The Connecticut State Health Department brought in Yale rheumatologists Allen Steere and Stephen Malawista to investigate. They surveyed the area and identified 51 cases, 39 in children and 12 in adults. Most patients lived near wooded areas, developed symptoms in summer or early fall, and many recalled a distinctive bullseye-shaped rash weeks before the joint symptoms began. That rash pointed to an insect bite as the likely trigger. Anti-inflammatory drugs proved ineffective, which further suggested this wasn’t simple arthritis. It took until 1982 for researcher Willy Burgdorfer to isolate the spirochete bacterium from deer ticks, finally identifying the cause.
The disease wasn’t new in 1975. Doctors simply hadn’t connected the dots before. European physicians had been describing the characteristic bullseye rash since the early 1900s, though they didn’t know what caused it either.

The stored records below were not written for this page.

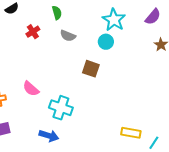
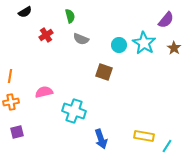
cyan star: (114, 20) -> (144, 43), moved
pink semicircle: (31, 89) -> (44, 92), turned 126
blue arrow: (49, 136) -> (101, 139), moved, turned 54

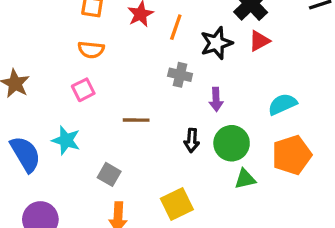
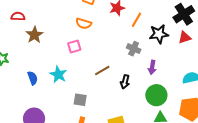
brown line: (136, 120) -> (102, 71), turned -42
black arrow: (192, 140) -> (125, 82), moved
blue semicircle: (25, 154) -> (33, 78), size x0.6
gray square: (109, 174) -> (80, 100), turned -32

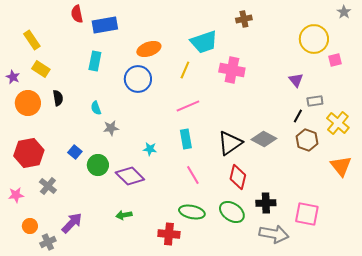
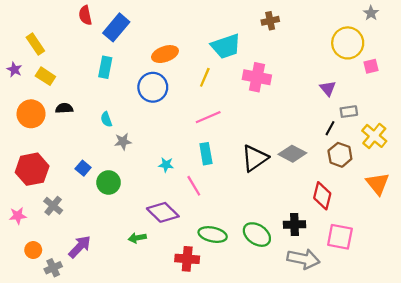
gray star: (344, 12) -> (371, 13), moved
blue rectangle: (105, 25) -> (116, 27), turned -40
purple star: (13, 77) -> (14, 70), moved
black semicircle: (58, 98) -> (64, 108), turned -84
pink line: (193, 175) -> (194, 186), moved
purple diamond: (130, 176) -> (163, 212), moved
red diamond: (238, 177) -> (322, 196), moved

Why Lyme Disease Seemed to Appear Suddenly
If the bacterium has been around for thousands of years, why did cases seem to explode in the late 20th century? The answer lies in ecology, not bioweapons. Several environmental shifts converged to bring ticks and humans into closer contact.
Small mammals like mice, chipmunks, and shrews are the primary carriers that transmit Lyme bacteria to ticks. Research supported by the National Science Foundation found that the strongest predictors of Lyme disease risk in a given year are the number of mice and chipmunks the year before, and the abundance of acorns (which feed those rodents) two years before. When predators like coyotes and foxes decline in an area, small mammal populations boom, and tick infection rates follow.
Deer play a role too, though not the one most people assume. A single deer can carry over 1,000 ticks on its body, making it an efficient vehicle for spreading tick populations. But deer actually flush Borrelia from their bloodstream quickly, so they don’t infect the ticks feeding on them. Their contribution is moving ticks around the landscape, not amplifying the bacterium itself. White-tailed deer populations in the northeastern U.S. grew dramatically in the 20th century as forests regrew on abandoned farmland, which expanded tick habitat enormously.
Suburban development pushed people into exactly the environments where ticks thrive: warm, wooded areas, tall grass, and the edges where natural landscapes meet lawns and parks. Birds can also carry infected ticks across great distances, helping the bacterium colonize new regions. These overlapping ecological changes explain the geographic spread of Lyme disease far more convincingly than a single lab accident on a small island.
What the Plum Island Theory Gets Wrong
The theory requires you to believe that a bacterium found in a 5,300-year-old mummy and in American mice from the 1890s was somehow invented in a lab in the 1960s or 1970s. It also requires ignoring that Lyme disease exists across Europe and Asia, in regions with no connection to Plum Island. The European form of the disease, caused by closely related Borrelia species, has been documented in medical literature since the early 1900s.
Plum Island’s documented safety lapses are a legitimate concern, and the facility’s history of biological research deserves scrutiny. But the specific claim that Lyme disease was engineered there contradicts physical evidence from multiple continents and multiple centuries. The bacterium predates not just Plum Island, but agriculture, written language, and the wheel.